A clinical study revealed that time-restricted eating, known as intermittent fasting, is better for weight loss, but not necessarily fat loss.

This practice, which was characterized by eating for 10 hours or less followed by fasting, also had better results for blood pressure and mood, compared to a feeding program of 12 hours or more.

However, experts are divided about the true benefits of this type of diet.

Work on 90 obese people between the ages of 25 and 75, developed at the University of Alabama in Birmingham, USA, showed that patients who fasted lost 2.3 kg more weight than the control group.

However, no significant overall fat loss was identified, although in a secondary analysis, the data indicated a partial reduction in abdominal fat.

The clinical study does not explain how the weight loss occurred, as there was no change in body fat. According to experts, weight loss may be a reflection of variables such as hydration or hormonal changes. According to the research, there was also no significant loss of lean mass, although previous studies suggest that this may be a limitation of the diet.

There is no scientific consensus on the role of time-restricted food in weight loss, says endocrinologist Patricia Corradi at Mater Dei Hospital in Belo Horizonte. According to her, the various available studies, conducted using different criteria, generate different results.

“There is no mention of fasting as a weight loss strategy in the main recommendations. What we do have are some metabolic benefits, such as insulin resistance,” he says.

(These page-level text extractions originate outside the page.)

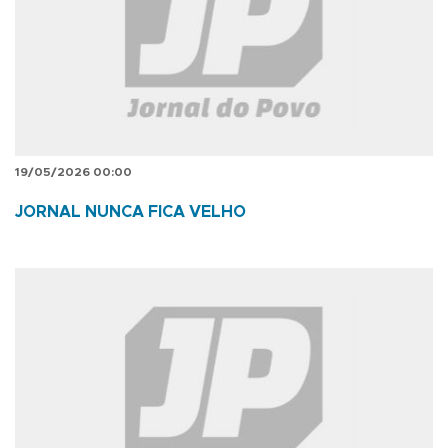
19/05/2026 00:00
JORNAL NUNCA FICA VELHO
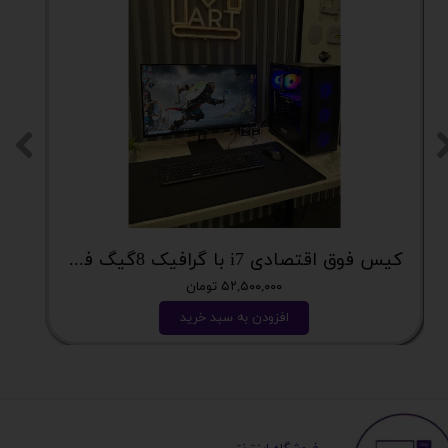
کیس فوق اقتصادی i7 با گرافیک 8گیگ فوق اکونومی کد 2162
۵۲,۵۰۰,۰۰۰ تومان
افزودن به سبد خرید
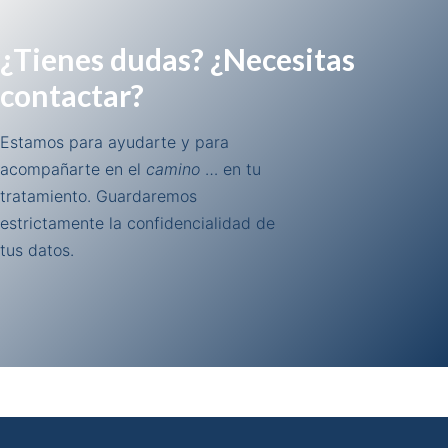
¿Tienes dudas? ¿Necesitas
contactar?
Estamos para ayudarte y para
acompañarte en el
camino
… en tu
tratamiento. Guardaremos
estrictamente la confidencialidad de
tus datos.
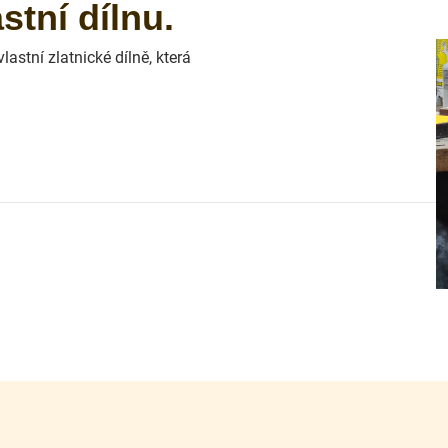
tní dílnu.
astní zlatnické dílně, která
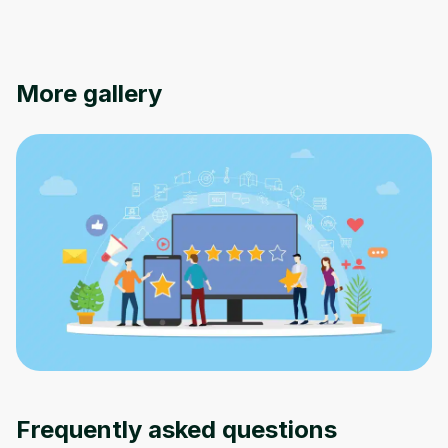
Oops! It looks like you need
to sign up
More gallery
Before leaving a review you need to create
an account. Don't worry, it only takes a
moment and gives you access to exclusive
content and updates. Ready to get started?
Cancel
Sign up
Frequently asked questions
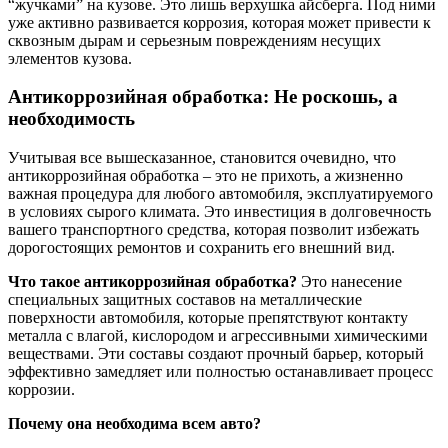
“жучками” на кузове. Это лишь верхушка айсберга. Под ними
уже активно развивается коррозия, которая может привести к
сквозным дырам и серьезным повреждениям несущих
элементов кузова.
Антикоррозийная обработка: Не роскошь, а
необходимость
Учитывая все вышесказанное, становится очевидно, что
антикоррозийная обработка – это не прихоть, а жизненно
важная процедура для любого автомобиля, эксплуатируемого
в условиях сырого климата. Это инвестиция в долговечность
вашего транспортного средства, которая позволит избежать
дорогостоящих ремонтов и сохранить его внешний вид.
Что такое антикоррозийная обработка?
Это нанесение
специальных защитных составов на металлические
поверхности автомобиля, которые препятствуют контакту
металла с влагой, кислородом и агрессивными химическими
веществами. Эти составы создают прочный барьер, который
эффективно замедляет или полностью останавливает процесс
коррозии.
Почему она необходима всем авто?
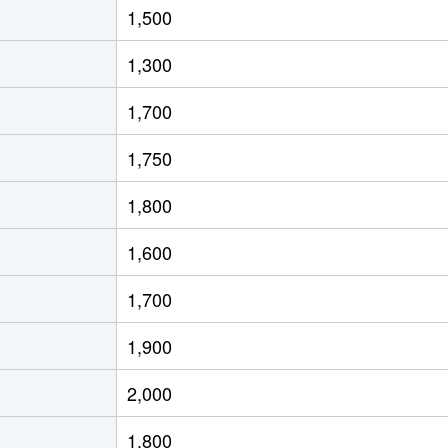
1,500
徒歩4分
45m²
築16年
2ＤＫ
1,300
徒歩16分
90m²
築20年
3Ｌ
1,700
徒歩9分
15m²
築35年
1Ｋ
1,750
徒歩9分
15m²
築35年
1Ｋ
1,800
徒歩10分
65m²
築22年
3Ｌ
1,600
徒歩1分
15m²
築34年
1Ｋ
1,700
徒歩2分
15m²
築28年
1Ｋ
1,900
徒歩2分
15m²
築28年
1Ｋ
2,000
徒歩8分
15m²
-
-
1,800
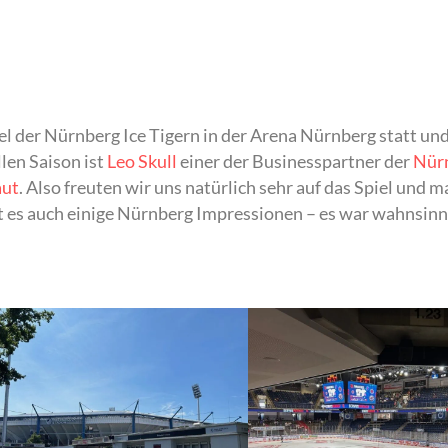
l der Nürnberg Ice Tigern in der Arena Nürnberg statt un
llen Saison ist
Leo Skull
einer der Businesspartner der
Nürn
aut
. Also freuten wir uns natürlich sehr auf das Spiel und 
 es auch einige Nürnberg Impressionen – es war wahnsinn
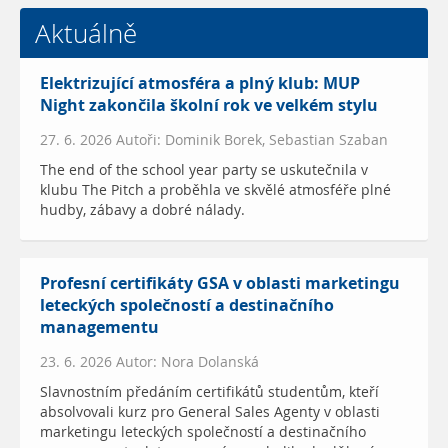
Aktuálně
Elektrizující atmosféra a plný klub: MUP
Night zakončila školní rok ve velkém stylu
27. 6. 2026 Autoři: Dominik Borek, Sebastian Szaban
The end of the school year party se uskutečnila v
klubu The Pitch a proběhla ve skvělé atmosféře plné
hudby, zábavy a dobré nálady.
Profesní certifikáty GSA v oblasti marketingu
leteckých společností a destinačního
managementu
23. 6. 2026 Autor: Nora Dolanská
Slavnostním předáním certifikátů studentům, kteří
absolvovali kurz pro General Sales Agenty v oblasti
marketingu leteckých společností a destinačního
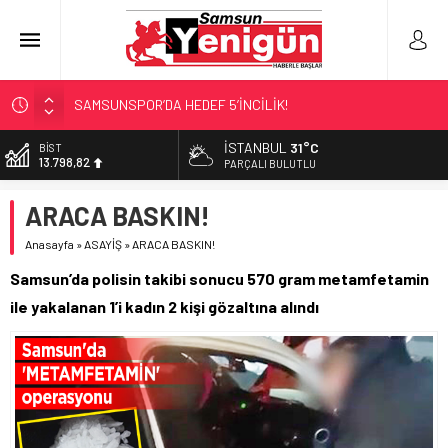
SAMSUNSPOR’DA HEDEF 5’İNCİLİK!
‘BAFRA’YA YATIRIM YAPIN!’
İSTANBUL
31°C
BİST
13.798,82
İŞTE FINDIK FİYATI!
PARÇALI BULUTLU
YÖNETİCİ SEÇERKEN YAPILAN EN BÜYÜK HATALAR
DOLAR
ARACA BASKIN!
47,7010
GERİ SAYIM BAŞLADI
Anasayfa
»
ASAYİŞ
»
ARACA BASKIN!
EURO
55,0063
Samsun’da polisin takibi sonucu 570 gram metamfetamin
ALTIN
ile yakalanan 1’i kadın 2 kişi gözaltına alındı
6.543,59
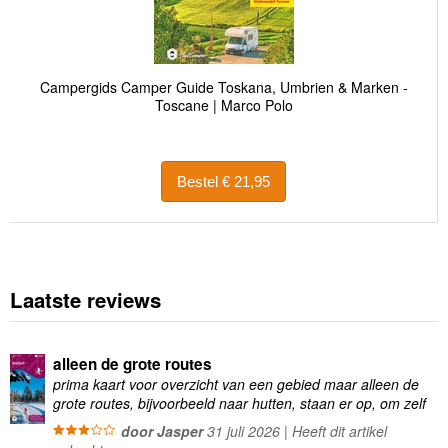
Campergids Camper Guide Toskana, Umbrien & Marken -
Toscane | Marco Polo
Bestel € 21,95
Laatste reviews
alleen de grote routes
prima kaart voor overzicht van een gebied maar alleen de
grote routes, bijvoorbeeld naar hutten, staan er op, om zelf
wandelingen te plannen minder geschikt
door Jasper
31 juli 2026 | Heeft dit artikel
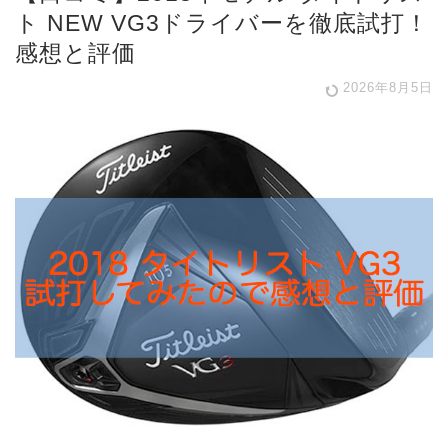
ト NEW VG3ドライバーを徹底試打！
感想と評価
2026年8月5日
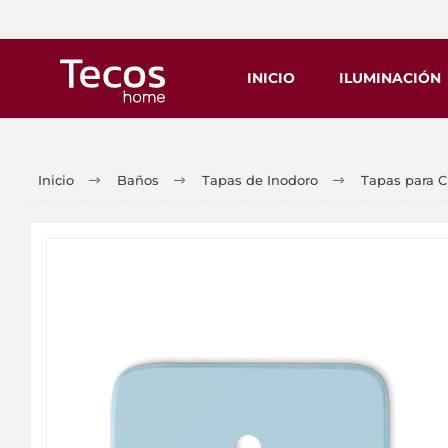
INICIO
ILUMINACIÓN
Inicio
Baños
Tapas de Inodoro
Tapas para C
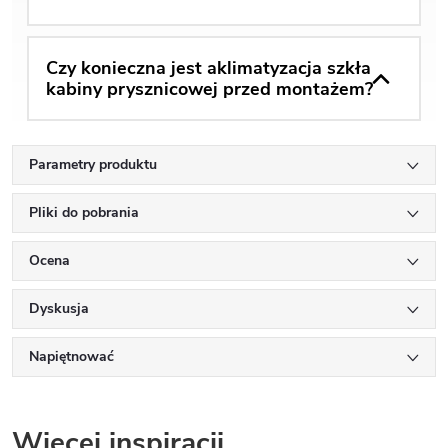
Czy konieczna jest aklimatyzacja szkła
kabiny prysznicowej przed montażem?
Parametry produktu
Pliki do pobrania
Ocena
Dyskusja
Napiętnować
Więcej inspiracji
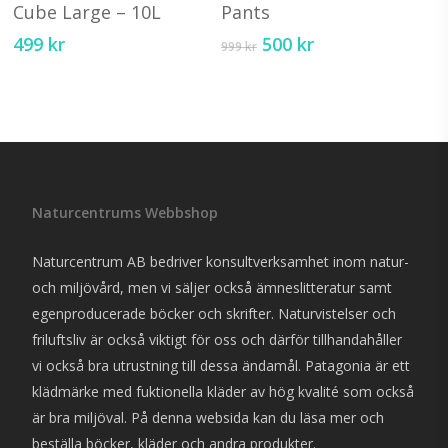
har
har
Cube Large – 10L
Pants
flera
fler
Det
Det
499
kr
500
kr
999
kr
varianter.
vari
ursprungliga
nuvarande
priset
priset
De
De
var:
är:
olika
olik
999 kr.
500 kr.
alternativen
alte
kan
kan
väljas
välj
Naturcentrums Webbshop
på
på
produktsidan
pro
Naturcentrum AB bedriver konsultverksamhet inom natur-
och miljövård, men vi säljer också ämneslitteratur samt
egenproducerade böcker och skrifter. Naturvistelser och
friluftsliv är också viktigt för oss och därför tillhandahåller
vi också bra utrustning till dessa ändamål. Patagonia är ett
klädmärke med fuktionella kläder av hög kvalité som också
är bra miljöval. På denna websida kan du läsa mer och
beställa böcker, kläder och andra produkter.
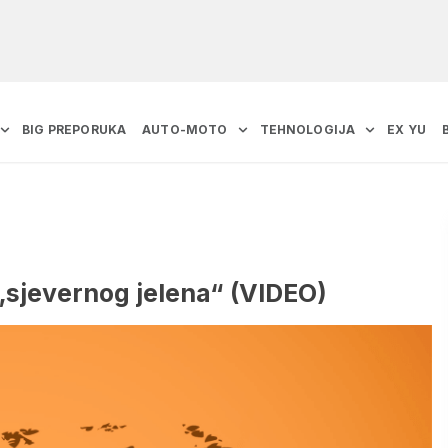
BIG PREPORUKA
AUTO-MOTO
TEHNOLOGIJA
EX YU
 „sjevernog jelena“ (VIDEO)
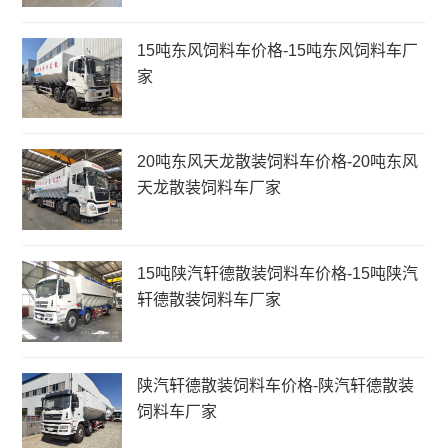
15吨东风饲料车价格-15吨东风饲料车厂
家
20吨东风天龙散装饲料车价格-20吨东风
天龙散装饲料车厂家
15吨陕汽轩德散装饲料车价格-15吨陕汽
轩德散装饲料车厂家
陕汽轩德散装饲料车价格-陕汽轩德散装
饲料车厂家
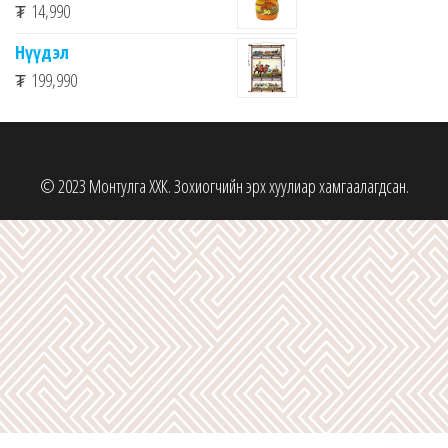
₮
14,990
Нүүдэл
₮
199,990
© 2023 Монтулга ХХК. Зохиогчийн эрх хуулиар хамгаалагдсан.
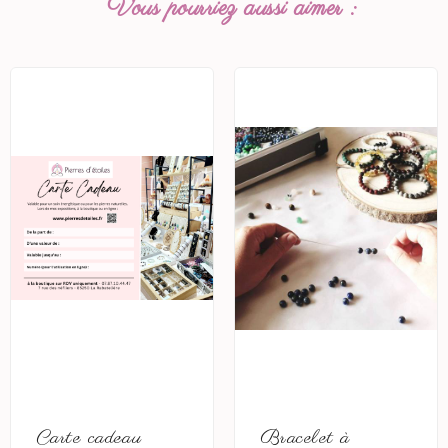
Vous pourriez aussi aimer :
Carte cadeau
Bracelet à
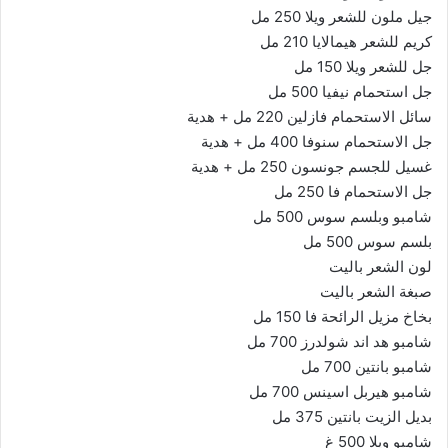
جيل ملون للشعر ويلا 250 مل
كريم للشعر هيمالايا 210 مل
جل للشعر ويلا 150 مل
جل استحمام نيفيا 500 مل
سائل الاستحمام فازلين 220 مل + هدية
جل الاستحمام سنوفا 400 مل + هدية
غسيل للجسم جونسون 250 مل + هدية
جل الاستحمام فا 250 مل
شامبو وبلسم سوس 500 مل
بلسم سوس 500 مل
لون الشعر باليت
صبغة الشعر باليت
بخاخ مزيل الرائحة فا 150 مل
شامبو هد اند شولدرز 700 مل
شامبو بانتين 700 مل
شامبو هيربل اسينس 700 مل
بديل الزيت بانتين 375 مل
شامبو ويلا 500 غ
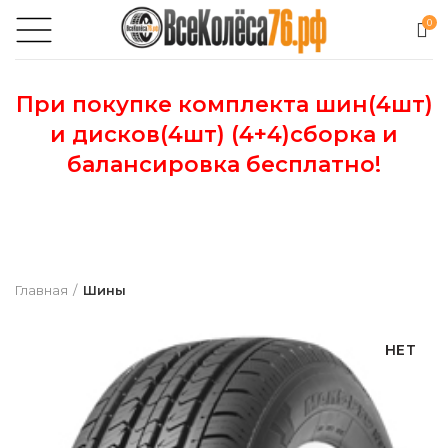
0
При покупке комплекта шин(4шт)
и дисков(4шт) (4+4)сборка и
балансировка бесплатно!
Главная
Шины
НЕТ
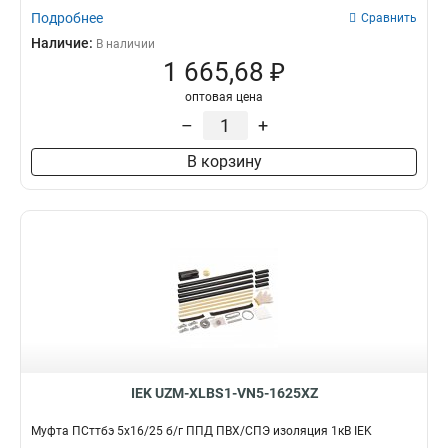
Подробнее
Сравнить
Наличие:
В наличии
1 665,68 ₽
оптовая цена
–
+
В корзину
IEK UZM-XLBS1-VN5-1625XZ
Муфта ПСттбэ 5х16/25 б/г ППД ПВХ/СПЭ изоляция 1кВ IEK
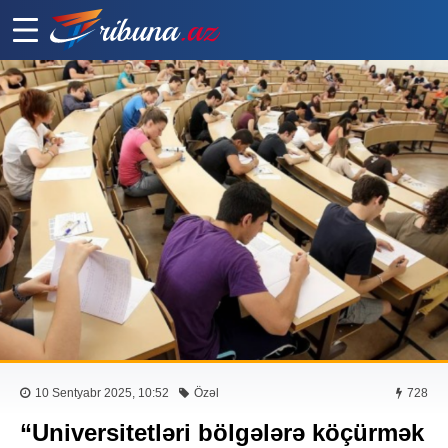
10 Sentyabr 2025, 10:52
Özəl
728
“Universitetləri bölgələrə köçürmək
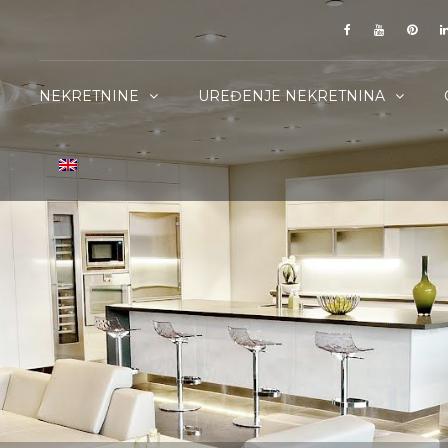
NEKRETNINE
UREĐENJE NEKRETNINA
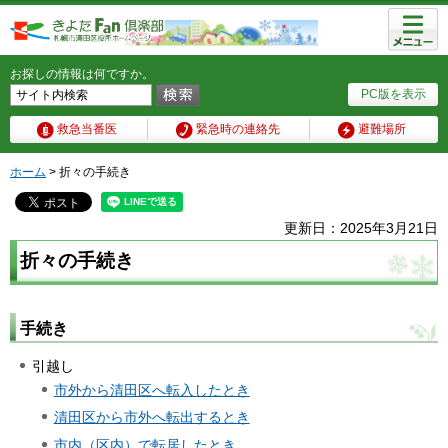
メニュ
ー
お探しの情報は何ですか。
PC版を表示
救急当番医
緊急時の連絡先
避難場所
ホーム
> 折々の手続き
更新日：2025年3月21日
折々の手続き
手続き
引越し
市外から清田区へ転入したとき
清田区から市外へ転出するとき
市内（区内）で転居したとき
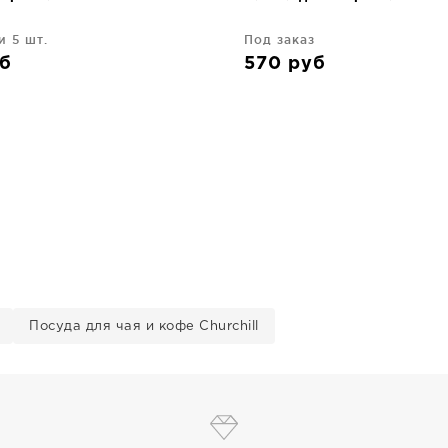
и 5 шт.
Под заказ
б
570
руб
Посуда для чая и кофе Churchill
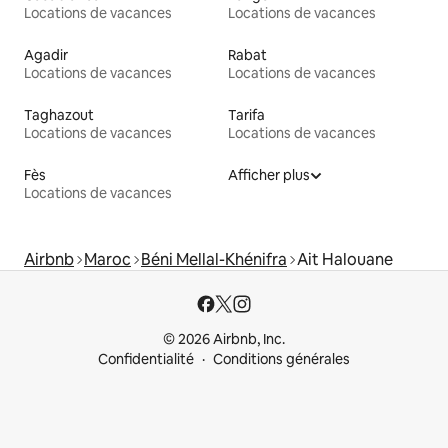
Locations de vacances
Locations de vacances
Agadir
Rabat
Locations de vacances
Locations de vacances
Taghazout
Tarifa
Locations de vacances
Locations de vacances
Fès
Afficher plus
Locations de vacances
Airbnb
Maroc
Béni Mellal-Khénifra
Ait Halouane
© 2026 Airbnb, Inc.
Confidentialité
Conditions générales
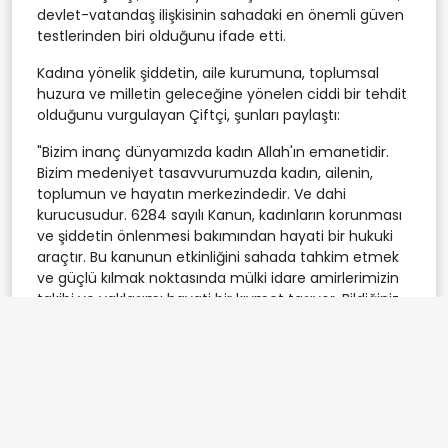
devlet-vatandaş ilişkisinin sahadaki en önemli güven
testlerinden biri olduğunu ifade etti.
Kadına yönelik şiddetin, aile kurumuna, toplumsal
huzura ve milletin geleceğine yönelen ciddi bir tehdit
olduğunu vurgulayan Çiftçi, şunları paylaştı:
"Bizim inanç dünyamızda kadın Allah'ın emanetidir.
Bizim medeniyet tasavvurumuzda kadın, ailenin,
toplumun ve hayatın merkezindedir. Ve dahi
kurucusudur. 6284 sayılı Kanun, kadınların korunması
ve şiddetin önlenmesi bakımından hayati bir hukuki
araçtır. Bu kanunun etkinliğini sahada tahkim etmek
ve güçlü kılmak noktasında mülki idare amirlerimizin
takibi ve yaklaşımı hayati bir kıymet taşıyor. Bildiğiniz
üzere; Mülki amirlerimiz, ihbar veya şikayet üzerine
koruyucu tedbirlere karar verebilmekte ve gerekli
hallerde bu tedbirlerin süratle uygulanmasını
sağlayabilmektedir. Bu yetkinin zamanında ve etkin
kullanılması, birçok olumsuz olayın önlenmesi
bakımından büyük ehemmiyet taşımaktadır. Kadına
Destek Uygulaması (KADES) yalnızca teknolojik bir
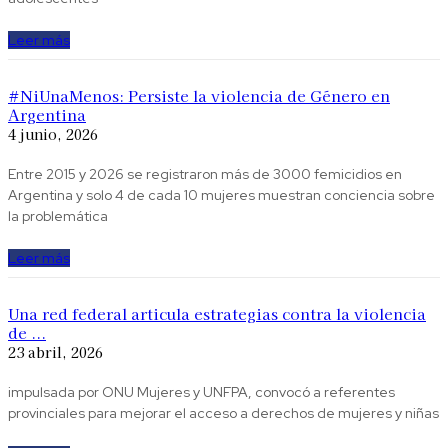
Leer más
#NiUnaMenos: Persiste la violencia de Género en
Argentina
4 junio, 2026
Entre 2015 y 2026 se registraron más de 3000 femicidios en
Argentina y solo 4 de cada 10 mujeres muestran conciencia sobre
la problemática
Leer más
Una red federal articula estrategias contra la violencia
de ...
23 abril, 2026
impulsada por ONU Mujeres y UNFPA, convocó a referentes
provinciales para mejorar el acceso a derechos de mujeres y niñas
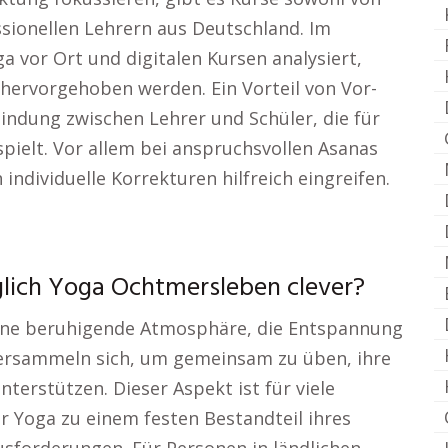
ssionellen Lehrern aus Deutschland. Im
a vor Ort und digitalen Kursen analysiert,
 hervorgehoben werden. Ein Vorteil von Vor-
indung zwischen Lehrer und Schüler, die für
 spielt. Vor allem bei anspruchsvollen Asanas
individuelle Korrekturen hilfreich eingreifen.
lich Yoga Ochtmersleben clever?
eine beruhigende Atmosphäre, die Entspannung
ersammeln sich, um gemeinsam zu üben, ihre
terstützen. Dieser Aspekt ist für viele
 Yoga zu einem festen Bestandteil ihres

However, for an endocrinologist, it is worth betting on this type of food program if the patient adapts well to the practice. “It’s a way to create a calorie deficit by restricting the number of meals, and the number of these meals must necessarily be controlled.”

All participants in the research, which was published in early August in the journal JAMA Internal Medicine, were instructed to be physically active and eat a low-calorie diet, with 500 calories below resting metabolic rate.

The study was conducted at week 14 and 80% of the patients were women. The consumption period of the intermittent fasting group was between 7 am and 3 pm. This means that before or after this time, participants were unable to eat.

“Another study published in the New England Journal of Medicine had roughly the same suggestion, but for one year. This benefit has not been shown in relation to weight loss,” Corradi says. “This is a sign that this strategy can be used over a certain period of time,” says the endocrinologist, explaining that seasons fasting can be adopted, interrupting the practice before the body gets used to it and the strategy becomes less effective.

The University of Alabama study also showed an improvement in diastolic blood pressure in the fasting group. Mood, which was measured through a questionnaire given to patients, was also measured, which manifested in decreased fatigue and increased vitality.

Dietitian Gisele Magalhães, a co-author of Janela da Escuta, an extension and research program at the UFMG (Federal University of Minas Gerais) Medical School, advocates healthy eating with little to no artificial products, no pesticides, physical exercise and water, and a good night’s sleep, being better. Habits for the health of the day.

“When we go into fasting, oftentimes we can’t go without food for much longer, but when it’s time to eat, we can lose control, which is unhealthy. The result is that the good old fashioned way of healthy habits with stones is the best. There isn’t even Now a magic formula.”

The nutrition expert warns that intermittent fasting can lead to eating disorders, in addition to causing hypoglycemia, low blood pressure and loss of muscle and water, among other problems. Magalhães also emphasizes that this type of diet should not be followed by children and adolescents, who need regular consumption of food to ensure cognitive development.

“The risk is greater than the benefit. It is one thing for us to do a survey with the people under control. Another thing is to be in your daily life, to fast, and suddenly, at 40 degrees, faint because you are drinking alone water. I think the risks are greater than the benefits” , he says.

According to her, respecting hunger when choosing meal times and following the guidelines in the Dietary Guide for the Brazilian population, a document of the Ministry of Health that compiles guidelines for adequate nutrition, are practical and effective measures for a healthy life and for slimming. “Generally, when we respect our hunger, we also have an improvement in responding to losing or not gaining weight.”